Member of the U.S. House of Representatives from Ohio's 6th district
- In office October 11, 1814 – March 3, 1817
- Preceded by: Reasin Beall
- Succeeded by: Peter Hitchcock

Personal details
- Born: approximately 1773
- Died: March 13, 1843 Baltimore, Maryland, U.S.
- Party: Democratic Republican

= David Clendenin =

American politician

David Clendenin was an American investor, soldier and legislator. He represented Ohio in the U.S. House of Representatives from 1814 until 1817.

==Early life and career ==
He moved from Harford County, Maryland, to near Struthers in the Mahoning River Valley of Ohio about 1806, residing in Trumbull County, Ohio. He became an investor with a few others in David Eaton's early iron and steel blast furnaces in Trumbull County, one of the pioneers in the iron and steel industry. The furnaces operated until 1812 when all the men were drafted to serve in the War of 1812. Those furnaces never operated again, although others were established after the war. Clendenin was a small shareholder in the Bank of the Western Reserve, chartered in 1811/2.
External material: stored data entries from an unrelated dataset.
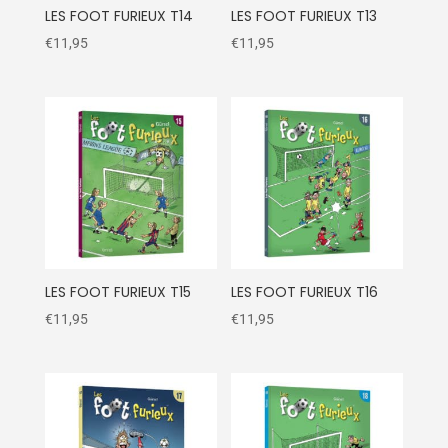
LES FOOT FURIEUX T14
LES FOOT FURIEUX T13
€
11,95
€
11,95
LES FOOT FURIEUX T15
LES FOOT FURIEUX T16
€
11,95
€
11,95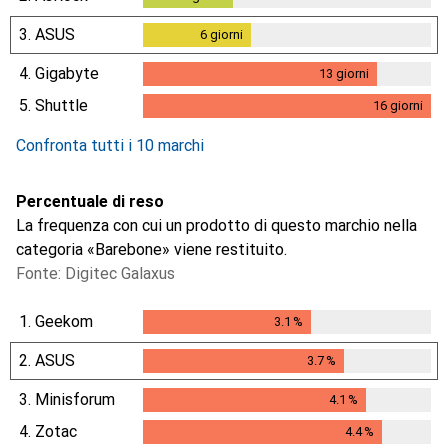
3.
ASUS
6
giorni
6
giorni
4.
Gigabyte
13
giorni
13
giorni
5.
Shuttle
16
giorni
16
giorni
Confronta tutti i 10 marchi
Percentuale di reso
La frequenza con cui un prodotto di questo marchio nella
categoria «Barebone» viene restituito.
Fonte: Digitec Galaxus
1.
Geekom
3.1
%
3.1
%
2.
ASUS
3.7
%
3.7
%
3.
Minisforum
4.1
%
4.1
%
4.
Zotac
4.4
%
4.4
%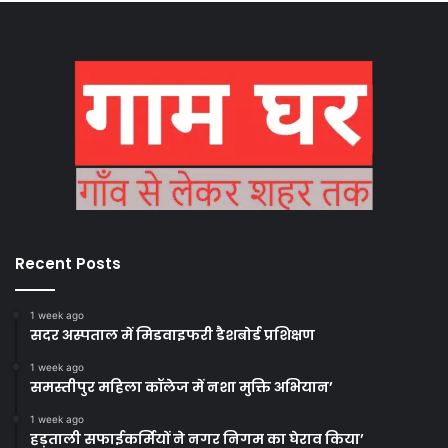
Recent Posts
1 week ago
सदर अस्पताल में मिडवाइफरी डैशबोर्ड प्रशिक्षण
1 week ago
समस्तीपुर महिला कॉलेज में नशा मुक्ति अभियान’
1 week ago
हड़ताली सफाईकर्मियों ने नगर निगम का घेराव किया’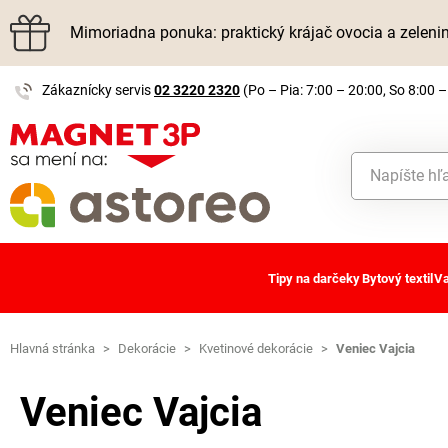
Mimoriadna ponuka: praktický krájač ovocia a zelen
Zákaznícky servis
02 3220 2320
(Po – Pia: 7:00 – 20:00, So 8:00 –
Tipy na darčeky
Bytový textil
Va
Hlavná stránka
>
Dekorácie
>
Kvetinové dekorácie
>
Veniec Vajcia
Veniec Vajcia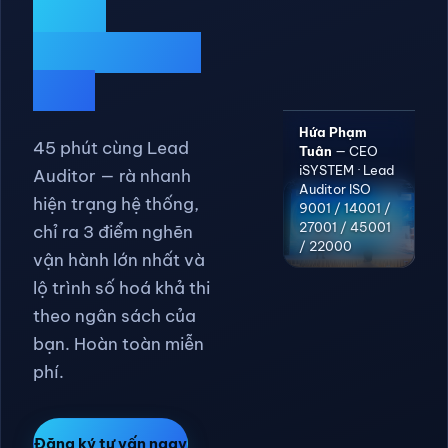
Tối ưu vận
hành,
tăng
trưởng đột
phá
Hứa Phạm
45 phút cùng Lead
Tuân
— CEO
iSYSTEM · Lead
Auditor — rà nhanh
Auditor ISO
hiện trạng hệ thống,
9001 / 14001 /
27001 / 45001
chỉ ra 3 điểm nghẽn
/ 22000
vận hành lớn nhất và
lộ trình số hoá khả thi
theo ngân sách của
bạn. Hoàn toàn miễn
phí.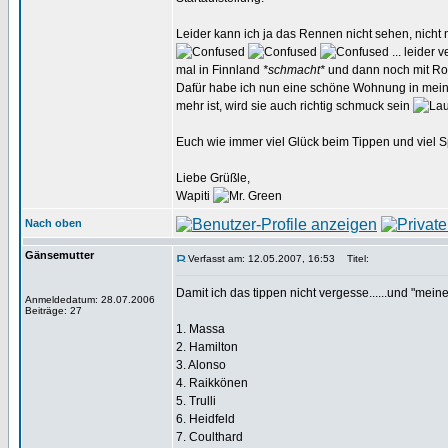
Leider kann ich ja das Rennen nicht sehen, nicht
... leider
mal in Finnland
*schmacht*
und dann noch mit Roger
Dafür habe ich nun eine schöne Wohnung in meinen
mehr ist, wird sie auch richtig schmuck sein
Euch wie immer viel Glück beim Tippen und viel
Liebe Grüßle,
Wapiti
Nach oben
Gänsemutter
Verfasst am: 12.05.2007, 16:53
Titel:
Damit ich das tippen nicht vergesse......und "mein
Anmeldedatum: 28.07.2006
Beiträge: 27
1. Massa
2. Hamilton
3. Alonso
4. Raikkönen
5. Trulli
6. Heidfeld
7. Coulthard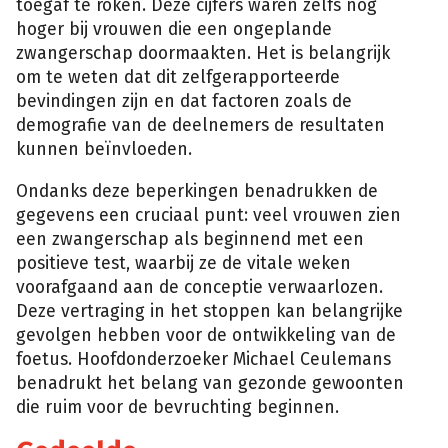
toegaf te roken. Deze cijfers waren zelfs nog
hoger bij vrouwen die een ongeplande
zwangerschap doormaakten. Het is belangrijk
om te weten dat dit zelfgerapporteerde
bevindingen zijn en dat factoren zoals de
demografie van de deelnemers de resultaten
kunnen beïnvloeden.
Ondanks deze beperkingen benadrukken de
gegevens een cruciaal punt: veel vrouwen zien
een zwangerschap als beginnend met een
positieve test, waarbij ze de vitale weken
voorafgaand aan de conceptie verwaarlozen.
Deze vertraging in het stoppen kan belangrijke
gevolgen hebben voor de ontwikkeling van de
foetus. Hoofdonderzoeker Michael Ceulemans
benadrukt het belang van gezonde gewoonten
die ruim voor de bevruchting beginnen.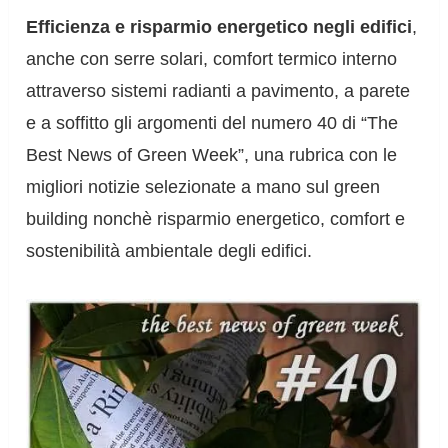
Efficienza e risparmio energetico negli edifici
,
anche con serre solari, comfort termico interno
attraverso sistemi radianti a pavimento, a parete
e a soffitto gli argomenti del numero 40 di “The
Best News of Green Week”, una rubrica con le
migliori notizie selezionate a mano sul green
building nonchè risparmio energetico, comfort e
sostenibilità ambientale degli edifici.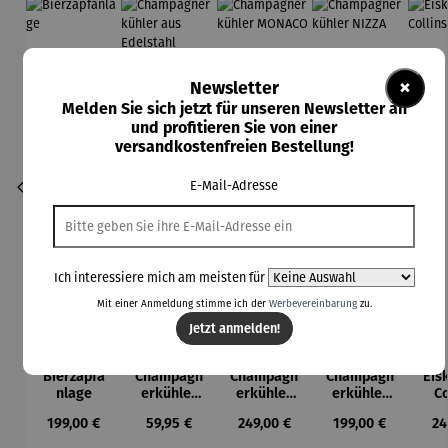
×
Newsletter
Melden Sie sich jetzt für unseren Newsletter an
und profitieren Sie von einer
versandkostenfreien Bestellung!
E-Mail-Adresse
Ich interessiere mich am meisten für
Mit einer Anmeldung stimme ich der
Werbevereinbarung
zu.
Jetzt anmelden!
Bierzapfa
Champagn
Champagn
Champagn
Eis
nlage
erkühler
erkühler
erkühler
Co
aus
MONACO
NIZZA
Regulärer Preis:
Regulärer Preis:
Regulärer Preis:
Regulärer Preis:
Re
199,00 €
59,95 €
249,00 €
199,00 €
24
Edelstahl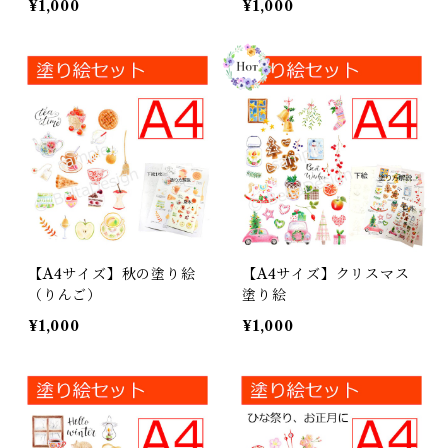
¥1,000
¥1,000
【A4サイズ】秋の塗り絵
【A4サイズ】クリスマス
（りんご）
塗り絵
¥1,000
¥1,000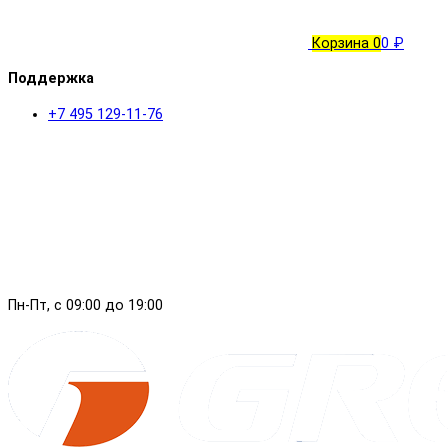
Корзина
0
0 ₽
Поддержка
+7 495 129-11-76
Пн-Пт, с 09:00 до 19:00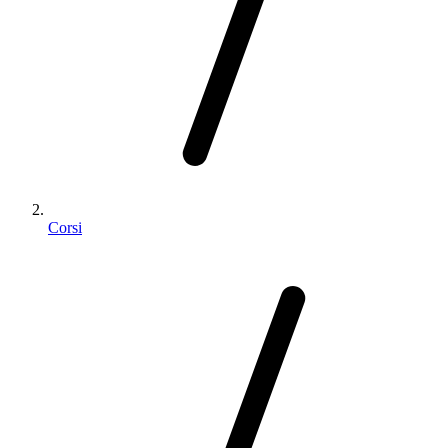
Corsi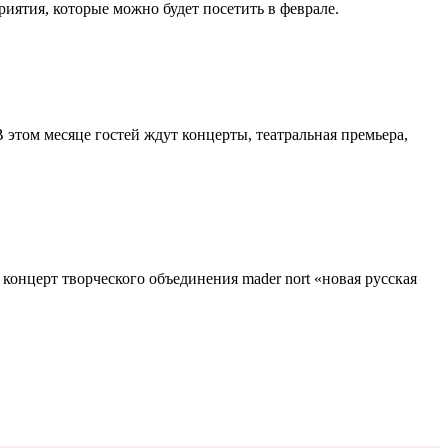
ятия, которые можно будет посетить в феврале.
 месяце гостей ждут концерты, театральная премьера,
концерт творческого объединения mader nort «новая русская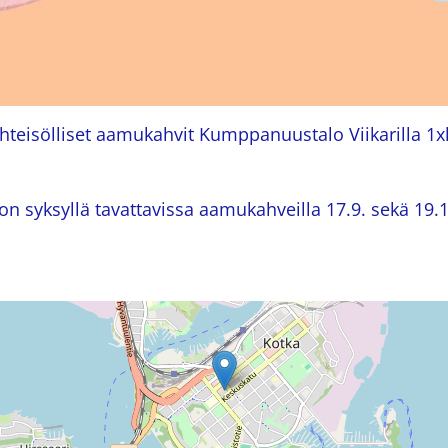
hteisölliset aamukahvit Kumppanuustalo Viikarilla 1xk
on syksyllä tavattavissa aamukahveilla 17.9. sekä 19.1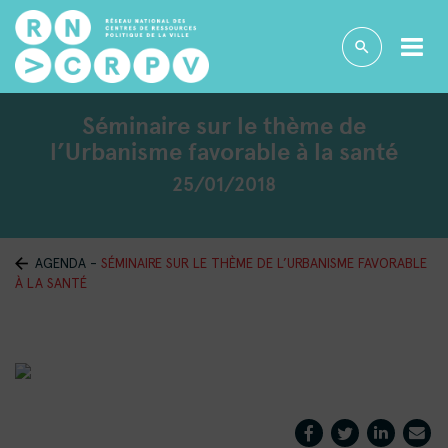
Séminaire sur le thème de
l’Urbanisme favorable à la santé
25/01/2018
AGENDA
-
SÉMINAIRE SUR LE THÈME DE L’URBANISME FAVORABLE
À LA SANTÉ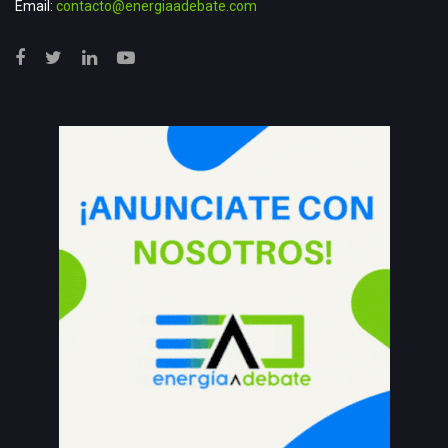
Email:
contacto@energiaadebate.com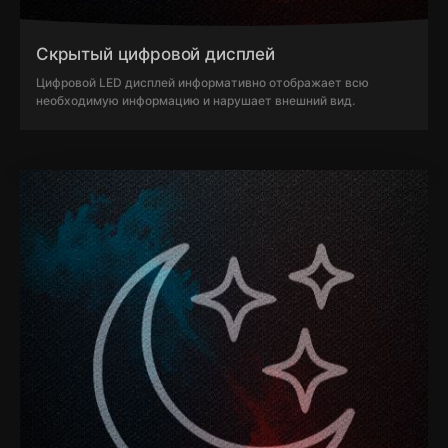
Скрытый цифровой дисплей
Цифровой LED дисплей информативно отображает всю
необходимую информацию и нарушает внешний вид.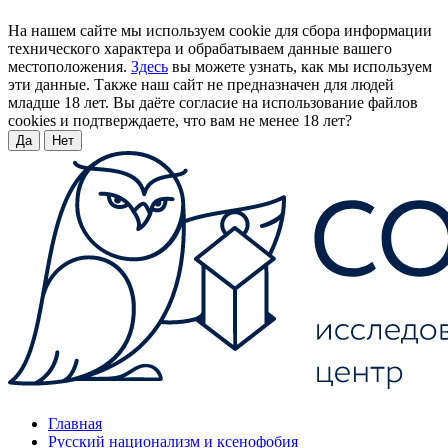
На нашем сайте мы используем cookie для сбора информации
технического характера и обрабатываем данные вашего
местоположения.
Здесь
вы можете узнать, как мы используем
эти данные. Также наш сайт не предназначен для людей
младше 18 лет. Вы даёте согласие на использование файлов
cookies и подтверждаете, что вам не менее 18 лет?
Да
Нет
Главная
Русский национализм и ксенофобия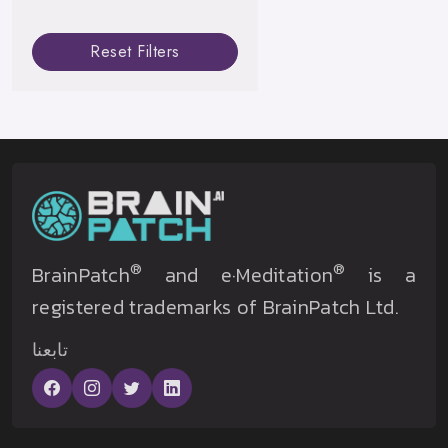
Reset Filters
®
®
BrainPatch
and e·Meditation
is a
registered trademarks of BrainPatch Ltd.
تابعنا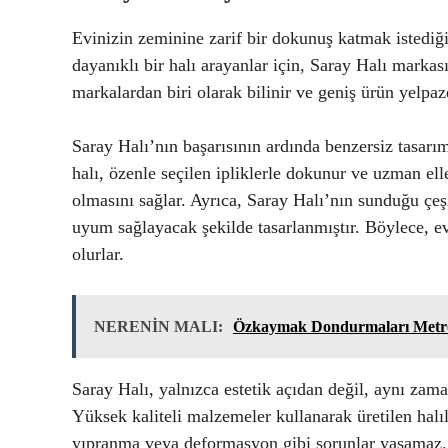
Evinizin zeminine zarif bir dokunuş katmak istediğin
dayanıklı bir halı arayanlar için, Saray Halı markas
markalardan biri olarak bilinir ve geniş ürün yelpaze
Saray Halı’nın başarısının ardında benzersiz tasarım
halı, özenle seçilen ipliklerle dokunur ve uzman el
olmasını sağlar. Ayrıca, Saray Halı’nın sunduğu çeş
uyum sağlayacak şekilde tasarlanmıştır. Böylece, e
olurlar.
NERENİN MALI:
Özkaymak Dondurmaları Metro
Saray Halı, yalnızca estetik açıdan değil, aynı zam
Yüksek kaliteli malzemeler kullanarak üretilen halı
yıpranma veya deformasyon gibi sorunlar yaşamaz. Bu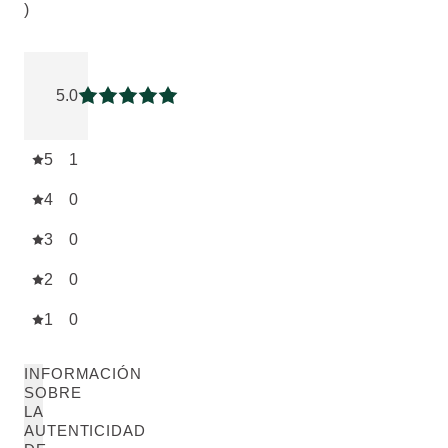
)
Puntuación: 5 / 5 estrellas 1 valoraciones de usuarios
5.0
Puntuación: 5 / 5 estrellas
5
1
4
0
3
0
2
0
1
0
INFORMACIÓN
SOBRE
LA
AUTENTICIDAD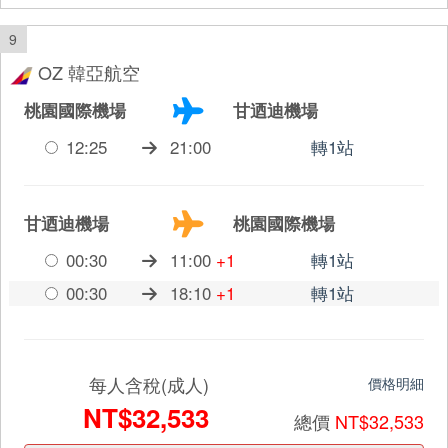
9
OZ 韓亞航空
桃園國際機場
甘迺迪機場
12:25
21:00
轉1站
甘迺迪機場
桃園國際機場
00:30
11:00
+1
轉1站
00:30
18:10
+1
轉1站
每人含稅(成人)
價格明細
NT$32,533
總價
NT$32,533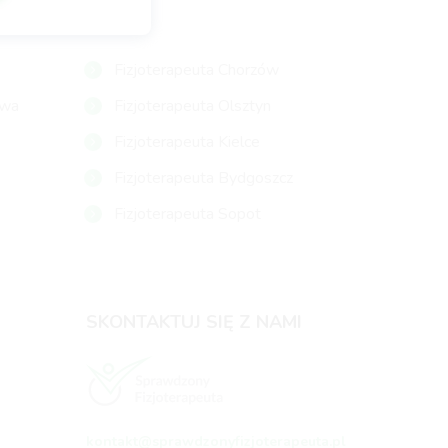
Fizjoterapeuta Chorzów
owa
Fizjoterapeuta Olsztyn
Fizjoterapeuta Kielce
Fizjoterapeuta Bydgoszcz
Fizjoterapeuta Sopot
SKONTAKTUJ SIĘ Z NAMI
kontakt@sprawdzonyfizjoterapeuta.pl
David Clendenin served as first lieutenant of Capt. James Hazlep's company of artillery attached to a regiment of the Ohio Militia in the War of 1812 and also as lieutenant paymaster in the Second Regiment, Ohio Militia, from August 26, 1812 – January 19, 1813. He was assistant district paymaster in the United States Army, April 19, 1814 – December 19, 1814 at which time he was mustered out.

==Congress==
David Clendenin was elected in 1814 to fill the vacancy caused by the resignation of United States Representative Reasin Beall, the first man from the Western Reserve to serve in the United States Congress. Clendenin was elected as a Democratic-Republican from Ohio's 6th congressional district to the Thirteenth United States Congress. He was reelected to the Fourteenth Congress.

==Death==
Clendedin died in Baltimore, Maryland, on March 23, 1843, at about 70 years of age.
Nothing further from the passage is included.